C’était impossible autrement : les femmes avaient, dans le vieux temps, cette croyance que « Dieu a donné, Dieu a repris, » que l’âme du petit ange va au Ciel, qu’il vaut mieux mourir innocent que de mourir dans le péché. Si les femmes d’aujourd’hui avaient quelque chose de semblable à cette foi, elles pourraient supporter plus paisiblement la maladie des enfants — mais de tout cela il ne reste pas même de trace. Et cependant il faut croire à quelque chose, aussi croient-elles ineptement à la médecine et pas même à la médecine, mais au médecin. L’une croit en X, l’autre en Z, et, comme toutes les croyantes, elles ne voient pas l’idiotisme de leurs croyances. Elles croient quia absurdum, parce qu’en réalité si elles ne croyaient d’une façon stupide, elles verraient la vanité de tout ce que leur prescrivent ces brigands. La scarlatine est une maladie contagieuse ; alors, quand on vit dans une grande ville, la moitié de la famille doit déménager dans un hôtel (nous l’avons fait deux fois), et cependant tout homme en ville est un centre où passent une quantité innombrable de diamètres qui portent des fils de toutes sortes de contagions. Il n’y a pas un obstacle : le boulanger, le tailleur, le cocher, les blanchisseuses, tout concourt à la propagation. Et je prends sur moi, pour chaque homme qui a déménagé pour cause de contagion, de lui trouver dans son nouveau logis une autre contagion semblable, si ce n’est la même.

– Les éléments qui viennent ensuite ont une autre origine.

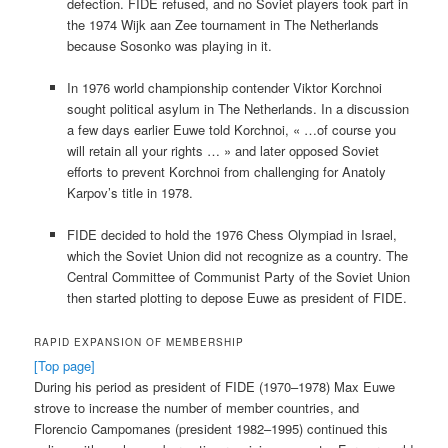
defection. FIDE refused, and no Soviet players took part in
the 1974 Wijk aan Zee tournament in The Netherlands
because Sosonko was playing in it.
In 1976 world championship contender Viktor Korchnoi
sought political asylum in The Netherlands. In a discussion
a few days earlier Euwe told Korchnoi, « …of course you
will retain all your rights … » and later opposed Soviet
efforts to prevent Korchnoi from challenging for Anatoly
Karpov’s title in 1978.
FIDE decided to hold the 1976 Chess Olympiad in Israel,
which the Soviet Union did not recognize as a country. The
Central Committee of Communist Party of the Soviet Union
then started plotting to depose Euwe as president of FIDE.
RAPID EXPANSION OF MEMBERSHIP
[Top page]
During his period as president of FIDE (1970–1978) Max Euwe
strove to increase the number of member countries, and
Florencio Campomanes (president 1982–1995) continued this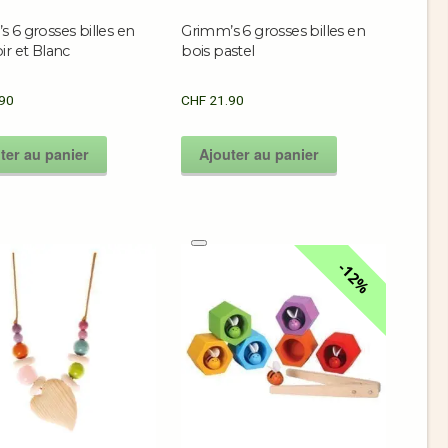
 6 grosses billes en
Grimm’s 6 grosses billes en
ir et Blanc
bois pastel
90
CHF
21.90
ter au panier
Ajouter au panier
12%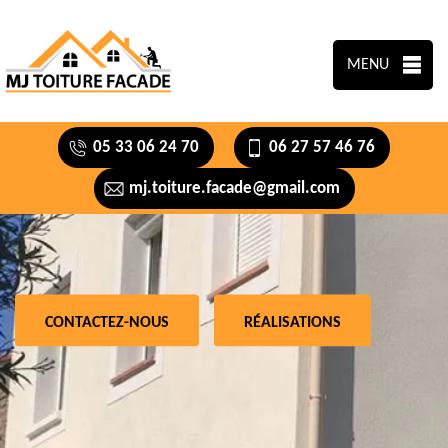
MENU
05 33 06 24 70
06 27 57 46 76
mj.toiture.facade@gmail.com
CONTACTEZ-NOUS
RÉALISATIONS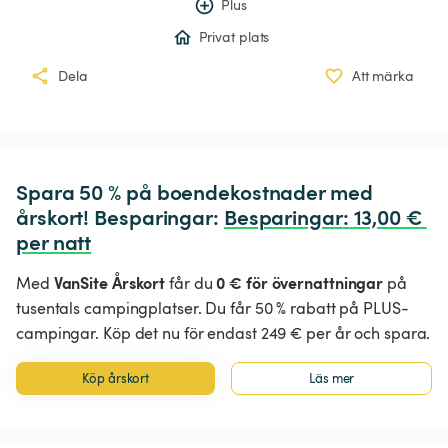
Plus
Privat plats
Dela
Att märka
Spara 50 % på boendekostnader med 
årskort! Besparingar: 
Besparingar
:
 13,00 € 
per natt
VanSite Årskort
0 € för övernattningar
Med
får du
på
tusentals campingplatser. Du får 50 % rabatt på PLUS-
campingar. Köp det nu för endast 249 € per år och spara.
Köp årskort
Läs mer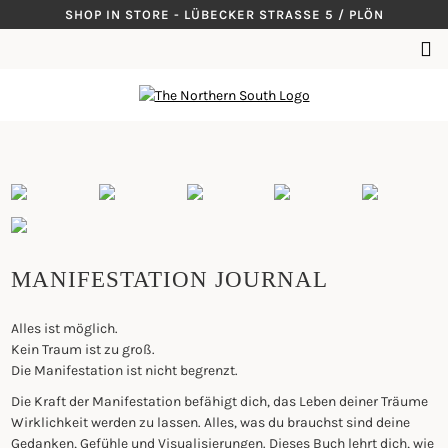
Skip
SHOP IN STORE - LÜBECKER STRASSE 5 / PLÖN
to
SUCHEN
content
NACH:
MANIFESTATION JOURNAL
Alles ist möglich.
Kein Traum ist zu groß.
Die Manifestation ist nicht begrenzt.
Die Kraft der Manifestation befähigt dich, das Leben deiner Träume
Wirklichkeit werden zu lassen. Alles, was du brauchst sind deine
Gedanken, Gefühle und Visualisierungen. Dieses Buch lehrt dich, wie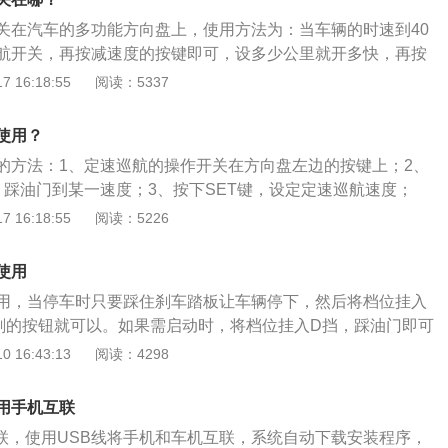
关在汽车的多功能方向盘上，使用方法为：当车辆的时速到40
航开关，再按减速度的按键即可，设多少公里就开多快，再按
入巡航功能，踩下刹车就自动解除。丰田雷凌车身尺寸为4640
 16:18:55
阅读：5337
1455mm，轴距为2700mm，油箱容积是50l，引擎类型是涡轮
动机排量是1.2t、1.8l，汽车类型为紧凑型轿车。丰田雷凌动
使用？
旧搭载1.2t加cvt动力组合，功率为85kw，峰值扭矩是185n
的方法：1、定速巡航的操作开关在方向盘左边的按键上；2、
，踩油门到某一速度；3、按下SET键，设定定速巡航速度；
节当前时速；5、取消定速巡航按OIL键或者踩刹车.RES键恢
 16:18:55
阅读：5226
度。凌渡是上汽大众的一款紧凑型车，基于MQB平台打造，搭
EA211TSI发动机，采用湿式7速双离合变速器。
使用
用，当停车时只要踩住刹车踏板让车辆停下，然后将档位挂入
刹的按钮就可以。如果需启动时，将档位挂入D挡，踩油门即可
；或者直接踩住制动踏板，按下电子手刹的开关键来释放手
 16:43:13
阅读：4298
也就是电子驻车制动系统，简称EPB。在车辆上的按键标志是
统的机械式手刹相同，都是通过刹车盘与刹车片产生的摩擦力
使用手机互联
，不过控制方式由先前的机械式手刹变成了电子按钮，操作更
机互联，使用USB线将手机和车机互联，系统自动下载安装程序，
加的逼格。电子手刹的工作原理，顾名思义，其最大的亮点就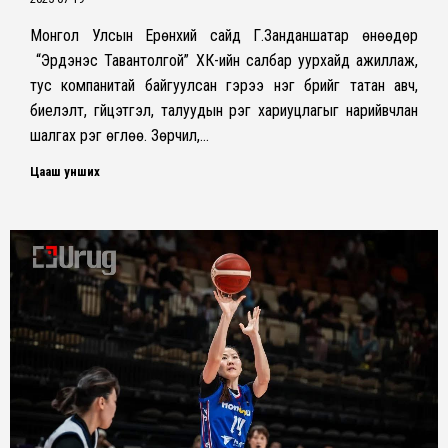
Монгол Улсын Ерөнхий сайд Г.Занданшатар өнөөдөр
“Эрдэнэс Тавантолгой” ХК-ийн салбар уурхайд ажиллаж,
тус компанитай байгуулсан гэрээ нэг бүрийг татан авч,
биелэлт, гүйцэтгэл, талуудын үүрэг хариуцлагыг нарийвчлан
шалгах үүрэг өглөө. Зөрчил,…
Цааш унших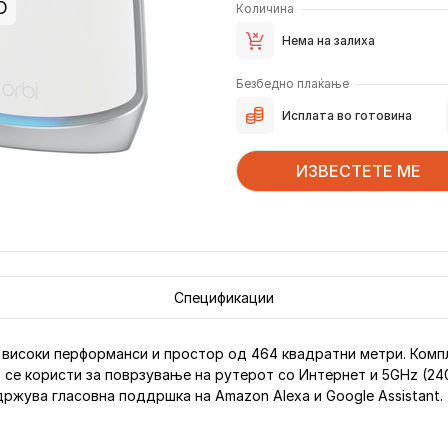
О
Количина
Нема на залиха
Безбедно плаќање
Исплата во готовина
ИЗВЕСТЕТЕ МЕ
Спецификации
и високи перформанси и простор од 464 квадратни метри. Комп
 се користи за поврзување на рутерот со Интернет и 5GHz (24
ржува гласовна поддршка на Amazon Alexa и Google Assistant.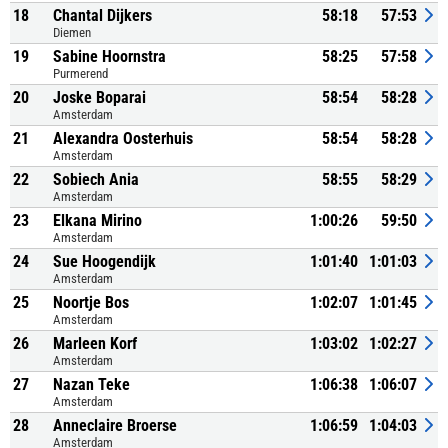
18
Chantal Dijkers
58:18
57:53
Diemen
19
Sabine Hoornstra
58:25
57:58
Purmerend
20
Joske Boparai
58:54
58:28
Amsterdam
21
Alexandra Oosterhuis
58:54
58:28
Amsterdam
22
Sobiech Ania
58:55
58:29
Amsterdam
23
Elkana Mirino
1:00:26
59:50
Amsterdam
24
Sue Hoogendijk
1:01:40
1:01:03
Amsterdam
25
Noortje Bos
1:02:07
1:01:45
Amsterdam
26
Marleen Korf
1:03:02
1:02:27
Amsterdam
27
Nazan Teke
1:06:38
1:06:07
Amsterdam
28
Anneclaire Broerse
1:06:59
1:04:03
Amsterdam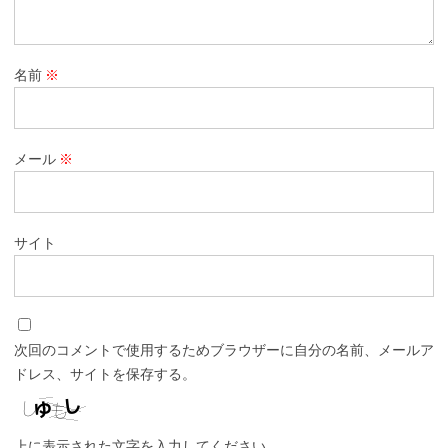
名前
※
メール
※
サイト
次回のコメントで使用するためブラウザーに自分の名前、メールア
ドレス、サイトを保存する。
上に表示された文字を入力してください。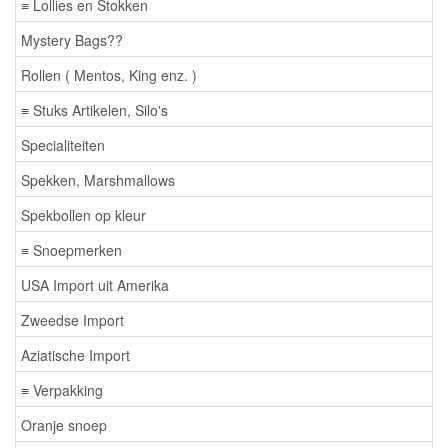
≡ Lollies en Stokken
Mystery Bags??
Rollen ( Mentos, King enz. )
≡ Stuks Artikelen, Silo's
Specialiteiten
Spekken, Marshmallows
Spekbollen op kleur
≡ Snoepmerken
USA Import uit Amerika
Zweedse Import
Aziatische Import
≡ Verpakking
Oranje snoep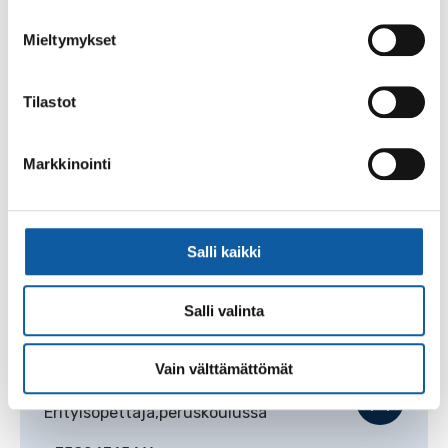
Leila
Halmari
Mieltymykset
Varhaiskasvatuksen lastenhoitaja
+35824745462
Tilastot
leila.halmari@paimio.fi
Markkinointi
Tanja
Haltsonen
Koulusihteeri
Salli kaikki
+35824745382
tanja.haltsonen@paimio.fi
Salli valinta
Vain välttämättömät
Juuso
Harju
Erityisopettaja,peruskoulussa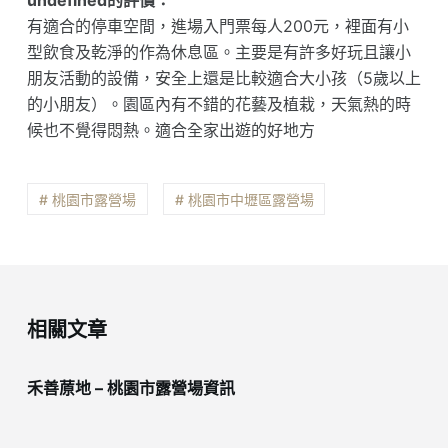
undefined的評價：
有適合的停車空間，進場入門票每人200元，裡面有小
型飲食及乾淨的作為休息區。主要是有許多好玩且讓小
朋友活動的設備，安全上還是比較適合大小孩（5歲以上
的小朋友）。園區內有不錯的花藝及植栽，天氣熱的時
候也不覺得悶熱。適合全家出遊的好地方
# 桃園市露營場
# 桃園市中壢區露營場
相關文章
禾善蒝地 – 桃園市露營場資訊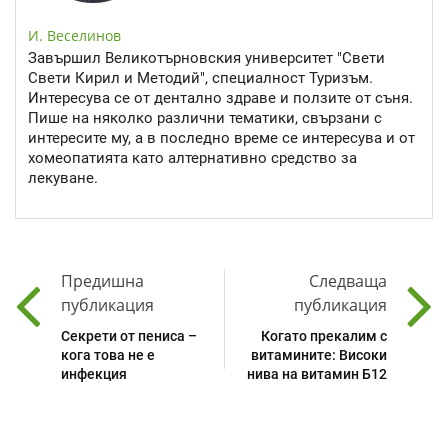
И. Веселинов
Завършил Великотърновския университет "Свети
Свети Кирил и Методий", специалност Туризъм.
Интересува се от дентално здраве и ползите от съня.
Пише на няколко различни тематики, свързани с
интересите му, а в последно време се интересува и от
хомеопатията като алтернативно средство за
лекуване.
Предишна
Следваща
публикация
публикация
Секрети от пениса –
Когато прекалим с
кога това не е
витамините: Високи
инфекция
нива на витамин Б12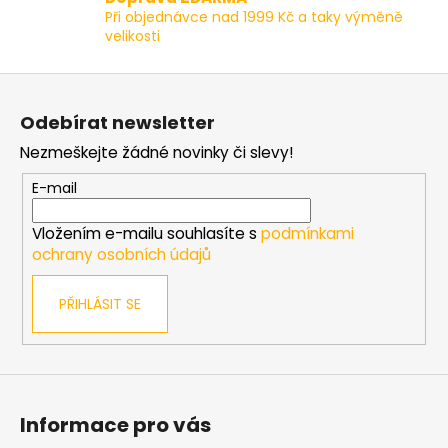
k
Při objednávce nad 1999 Kč a taky výměně
y
velikosti
v
ý
Z
p
á
i
Odebírat newsletter
p
s
Nezmeškejte žádné novinky či slevy!
a
u
t
E-mail
í
Vložením e-mailu souhlasíte s
podmínkami
ochrany osobních údajů
PŘIHLÁSIT SE
Informace pro vás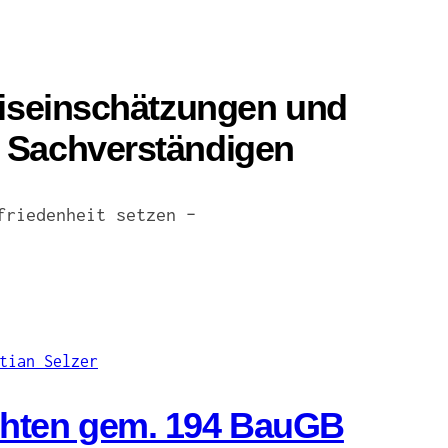
eiseinschätzungen und
 Sachverständigen
friedenheit setzen –
chten gem. 194 BauGB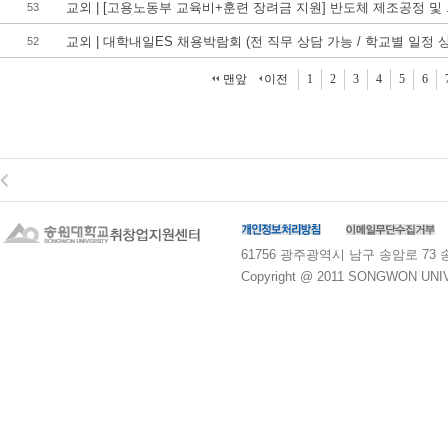
교외 | [고용노동부 교육비+훈련 장려금 지원] 반도체 제조공정 및 .
53
교외 | 대학내일ES 채용박람회 (전 직무 상담 가능 / 학교별 일정 상.
52
맨앞
이전
1
2
3
4
5
6
61756 광주광역시 남구 송암로 73 송원대학교
Copyright @ 2011 SONGWON UNIVE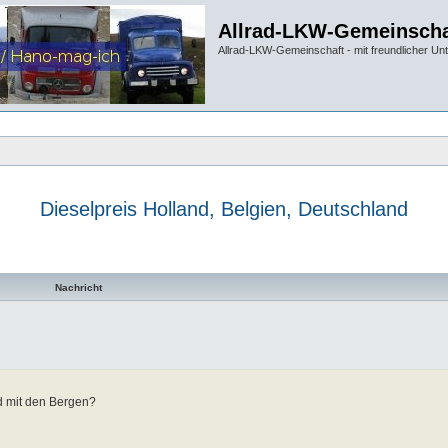
Allrad-LKW-Gemeinscha
Allrad-LKW-Gemeinschaft - mit freundlicher Un
Dieselpreis Holland, Belgien, Deutschland
te Suche
Nachricht
d mit den Bergen?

Mais ce n’est pas tout. Chacun connaît des gens riches qui, après une diphtérie, détruisent tout dans leurs demeures et qui, dans des maisons nouvellement construites et meublées, tombent malades. Chacun connaît également quantité d’hommes en contact avec des malades et qui ne s’infectent pas. C’est par les racontars que naissent nos inquiétudes. L’une dit qu’elle a un excellent médecin. « Pardon, répond l’autre, il a tué tel ou tel. » Et vice versa. Amenez-lui-en un autre qui n’en sait pas davantage, qui a appris dans les mêmes livres, qui soigne d’après les mêmes formules, mais qui va en voiture et demande cent roubles par visite : elle le croira.

Tout est dans le fait que nos femmes sont sauvages. Elles n’ont pas la croyance en Dieu, et voilà que les unes croient au mauvais œil, et les autres au médecin qui demande cher pour ses visites. Si elles avaient la foi, elles sauraient que les scarlatines, etc., ne sont pas si terribles, puisqu’elles ne peuvent pas troubler ce que l’homme peut et doit aimer : l’âme. Il n’en peut résulter que ce que personne de nous ne peut éviter, la maladie et la mort. Sans la foi en Dieu, elles n’aiment que physiquement, et toute leur énergie est concentrée à conserver la vie, qu’on ne peut pas conserver, et que les médecins promettent de sauver aux sots et aux sottes. Et dès lors il n’y a rien à faire : il faut les appeler.

Ainsi la présence des enfants, non seulement n’améliorait pas nos relations de femme et de mari, mais au contraire nous désunissait. Les enfants devenaient un motif supplémentaire de dispute, et plus ils grandissaient, plus ils devenaient un instrument de lutte : on eût dit que nous nous en servions comme d’armes pour nous combattre. Chacun de nous avait son favori : moi je me servais du petit Basile (l’aîné), elle de Lise. En outre, quand les enfants furent à l’âge où le caractère se définit, il est arrivé qu’ils devenaient des alliés que nous attirions chacun de notre côté. Ils souffraient honorablement de cela, les pauvres, mais nous, dans nos perpétuels traças, nous n’avions pas la tête assez libre pour songer à eux. La fillette était ma dévouée, mais le garçon aîné, qui ressemblait à ma femme, son favori, souvent je le prenais en grippe.